■ **Work task**
Would you please return only the lines from the one with "Jobs (51, 442)" through the last line of the records below, leaving the pictures out?

Records from a data collection:
+---+

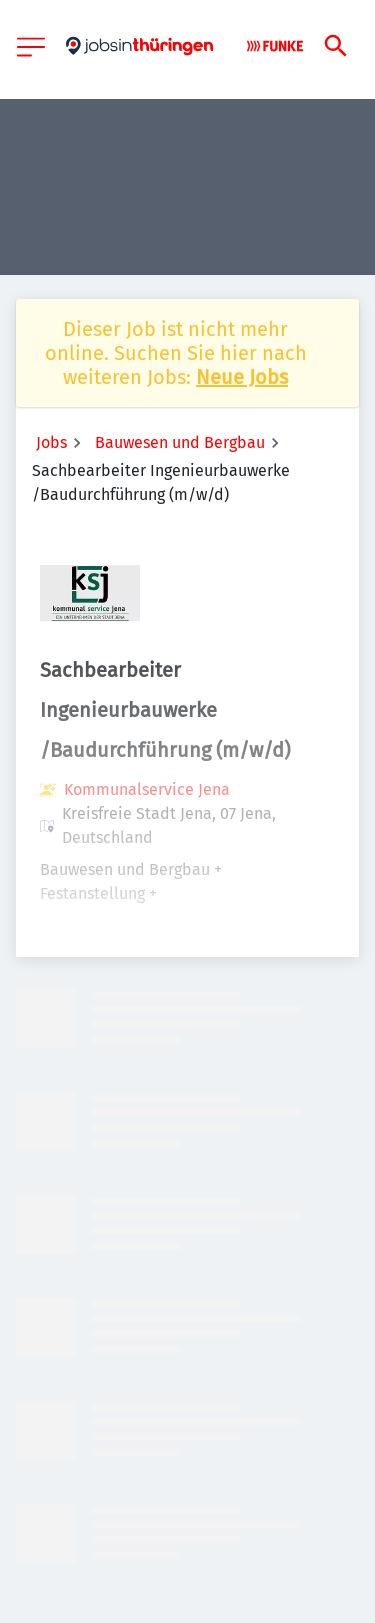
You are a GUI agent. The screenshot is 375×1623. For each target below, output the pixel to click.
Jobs (51, 442)
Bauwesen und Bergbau (180, 442)
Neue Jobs (242, 377)
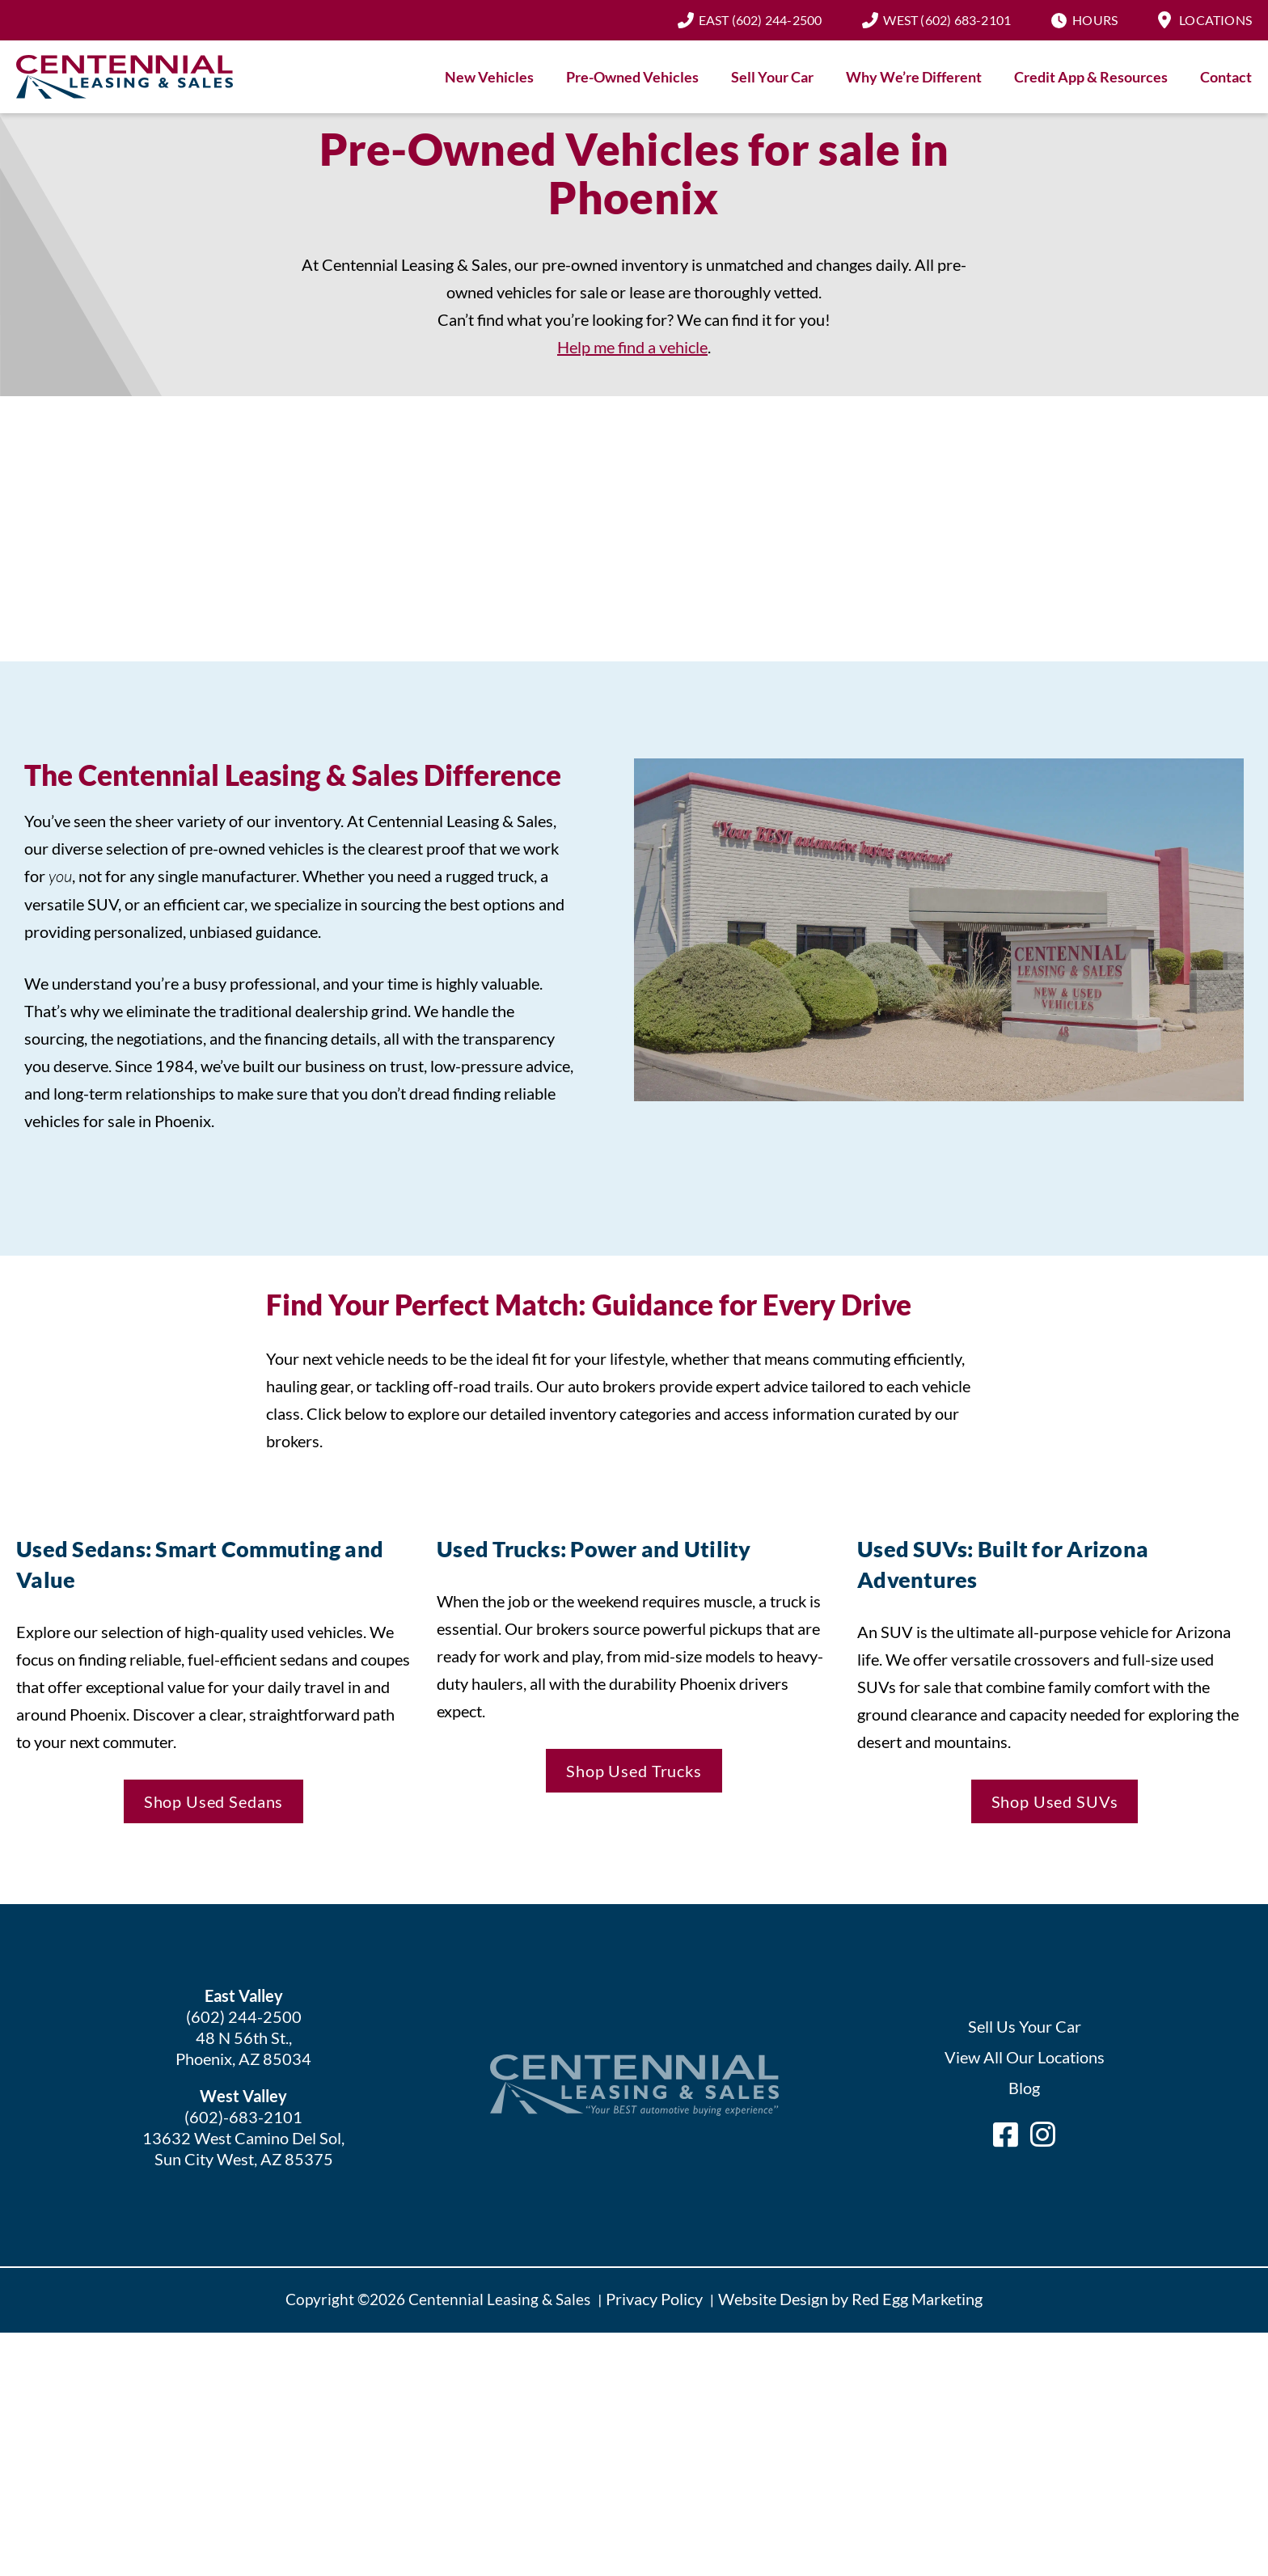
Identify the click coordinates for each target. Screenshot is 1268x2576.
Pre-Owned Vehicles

+---+

■ **Answer to this exercise**
Jobs (51, 442)
Bauwesen und Bergbau (180, 442)
Neue Jobs (242, 377)
Identify the click coordinates for each target. Screenshot is 1268x2576.
Pre-Owned Vehicles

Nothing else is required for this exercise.